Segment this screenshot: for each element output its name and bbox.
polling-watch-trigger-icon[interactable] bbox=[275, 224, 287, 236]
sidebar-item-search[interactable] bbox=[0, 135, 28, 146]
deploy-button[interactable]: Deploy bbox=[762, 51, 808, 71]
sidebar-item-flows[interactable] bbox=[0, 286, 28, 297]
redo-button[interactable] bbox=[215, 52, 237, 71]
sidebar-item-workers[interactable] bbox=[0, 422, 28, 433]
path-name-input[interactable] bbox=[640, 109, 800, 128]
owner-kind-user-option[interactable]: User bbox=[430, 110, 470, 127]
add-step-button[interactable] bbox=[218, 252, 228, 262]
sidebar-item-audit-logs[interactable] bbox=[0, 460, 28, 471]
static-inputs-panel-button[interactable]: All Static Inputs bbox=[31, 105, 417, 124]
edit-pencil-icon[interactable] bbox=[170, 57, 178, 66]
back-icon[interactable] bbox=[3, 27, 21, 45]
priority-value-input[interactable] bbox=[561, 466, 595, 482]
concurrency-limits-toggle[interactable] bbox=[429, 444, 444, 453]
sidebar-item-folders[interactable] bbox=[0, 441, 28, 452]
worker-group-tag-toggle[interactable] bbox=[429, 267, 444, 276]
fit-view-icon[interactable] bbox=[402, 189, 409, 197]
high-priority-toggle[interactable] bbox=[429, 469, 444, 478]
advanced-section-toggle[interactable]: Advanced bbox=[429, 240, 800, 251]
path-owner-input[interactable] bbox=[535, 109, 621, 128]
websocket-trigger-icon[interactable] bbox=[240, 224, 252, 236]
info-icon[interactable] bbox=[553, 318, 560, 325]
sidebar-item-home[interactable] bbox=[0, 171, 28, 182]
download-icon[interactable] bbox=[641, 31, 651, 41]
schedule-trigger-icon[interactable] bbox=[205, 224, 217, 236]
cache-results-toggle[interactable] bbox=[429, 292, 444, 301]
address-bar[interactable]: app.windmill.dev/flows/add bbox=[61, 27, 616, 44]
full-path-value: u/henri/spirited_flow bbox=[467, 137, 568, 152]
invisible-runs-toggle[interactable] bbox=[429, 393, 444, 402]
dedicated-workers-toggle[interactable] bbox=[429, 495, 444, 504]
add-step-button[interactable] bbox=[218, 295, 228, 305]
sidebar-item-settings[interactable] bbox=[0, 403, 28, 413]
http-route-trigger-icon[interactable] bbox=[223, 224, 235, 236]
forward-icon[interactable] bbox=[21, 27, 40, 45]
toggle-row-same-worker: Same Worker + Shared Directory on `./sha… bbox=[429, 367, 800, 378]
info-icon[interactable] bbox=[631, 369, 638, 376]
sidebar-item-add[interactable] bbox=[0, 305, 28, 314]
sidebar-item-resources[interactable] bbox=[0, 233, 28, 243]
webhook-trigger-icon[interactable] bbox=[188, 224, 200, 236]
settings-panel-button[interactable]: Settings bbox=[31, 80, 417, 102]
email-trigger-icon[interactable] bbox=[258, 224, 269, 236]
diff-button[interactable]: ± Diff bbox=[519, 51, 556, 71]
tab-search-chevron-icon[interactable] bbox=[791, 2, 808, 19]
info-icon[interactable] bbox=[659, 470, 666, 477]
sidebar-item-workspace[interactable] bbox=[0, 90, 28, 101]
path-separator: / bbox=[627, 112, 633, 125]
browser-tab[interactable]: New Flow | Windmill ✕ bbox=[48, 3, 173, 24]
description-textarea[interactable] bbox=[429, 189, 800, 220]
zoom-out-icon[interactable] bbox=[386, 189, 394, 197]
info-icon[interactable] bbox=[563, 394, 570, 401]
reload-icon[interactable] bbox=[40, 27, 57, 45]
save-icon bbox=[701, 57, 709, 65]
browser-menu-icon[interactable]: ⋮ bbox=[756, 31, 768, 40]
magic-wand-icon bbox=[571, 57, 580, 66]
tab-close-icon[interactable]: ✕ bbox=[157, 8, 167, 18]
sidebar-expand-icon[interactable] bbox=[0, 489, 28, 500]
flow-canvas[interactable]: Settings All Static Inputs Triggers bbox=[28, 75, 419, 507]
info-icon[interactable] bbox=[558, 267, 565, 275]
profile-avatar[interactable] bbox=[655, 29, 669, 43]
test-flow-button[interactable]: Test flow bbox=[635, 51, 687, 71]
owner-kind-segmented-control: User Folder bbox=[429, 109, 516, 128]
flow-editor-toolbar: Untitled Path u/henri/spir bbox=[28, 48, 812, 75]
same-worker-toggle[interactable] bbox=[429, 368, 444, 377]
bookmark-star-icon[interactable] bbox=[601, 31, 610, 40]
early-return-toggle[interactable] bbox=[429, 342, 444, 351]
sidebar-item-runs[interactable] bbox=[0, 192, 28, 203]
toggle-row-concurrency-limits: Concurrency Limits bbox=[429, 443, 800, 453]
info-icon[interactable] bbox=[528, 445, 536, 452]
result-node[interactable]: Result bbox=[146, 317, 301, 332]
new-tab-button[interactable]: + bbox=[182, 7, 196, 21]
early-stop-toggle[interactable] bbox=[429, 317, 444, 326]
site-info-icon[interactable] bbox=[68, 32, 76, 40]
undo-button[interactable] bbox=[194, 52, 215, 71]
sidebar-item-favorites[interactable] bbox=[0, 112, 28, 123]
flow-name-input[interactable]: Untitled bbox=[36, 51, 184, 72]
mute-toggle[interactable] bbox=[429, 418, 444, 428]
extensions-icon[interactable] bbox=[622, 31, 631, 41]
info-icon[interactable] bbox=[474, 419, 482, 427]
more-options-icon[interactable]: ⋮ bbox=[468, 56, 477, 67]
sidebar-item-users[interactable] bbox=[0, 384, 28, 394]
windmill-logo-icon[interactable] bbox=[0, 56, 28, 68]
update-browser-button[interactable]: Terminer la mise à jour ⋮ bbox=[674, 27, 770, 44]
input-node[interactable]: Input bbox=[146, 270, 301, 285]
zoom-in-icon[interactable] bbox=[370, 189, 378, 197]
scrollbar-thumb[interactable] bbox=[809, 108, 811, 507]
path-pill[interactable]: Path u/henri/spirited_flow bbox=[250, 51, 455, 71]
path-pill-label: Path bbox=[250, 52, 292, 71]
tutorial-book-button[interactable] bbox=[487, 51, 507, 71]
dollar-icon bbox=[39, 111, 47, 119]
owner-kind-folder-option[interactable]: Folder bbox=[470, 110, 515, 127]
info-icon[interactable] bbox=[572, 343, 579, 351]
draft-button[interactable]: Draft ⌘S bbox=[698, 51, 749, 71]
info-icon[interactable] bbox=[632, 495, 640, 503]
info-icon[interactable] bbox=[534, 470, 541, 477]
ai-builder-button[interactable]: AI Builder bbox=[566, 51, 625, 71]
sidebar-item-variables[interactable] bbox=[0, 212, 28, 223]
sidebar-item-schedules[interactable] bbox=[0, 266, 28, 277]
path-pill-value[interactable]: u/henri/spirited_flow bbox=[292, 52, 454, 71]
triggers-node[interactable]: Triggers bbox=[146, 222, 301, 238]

» Instructions to follow
Lines holding the word "search" should be copied from the entries above.

» Answer box
sidebar-item-search[interactable] bbox=[0, 135, 28, 146]
tab-search-chevron-icon[interactable] bbox=[791, 2, 808, 19]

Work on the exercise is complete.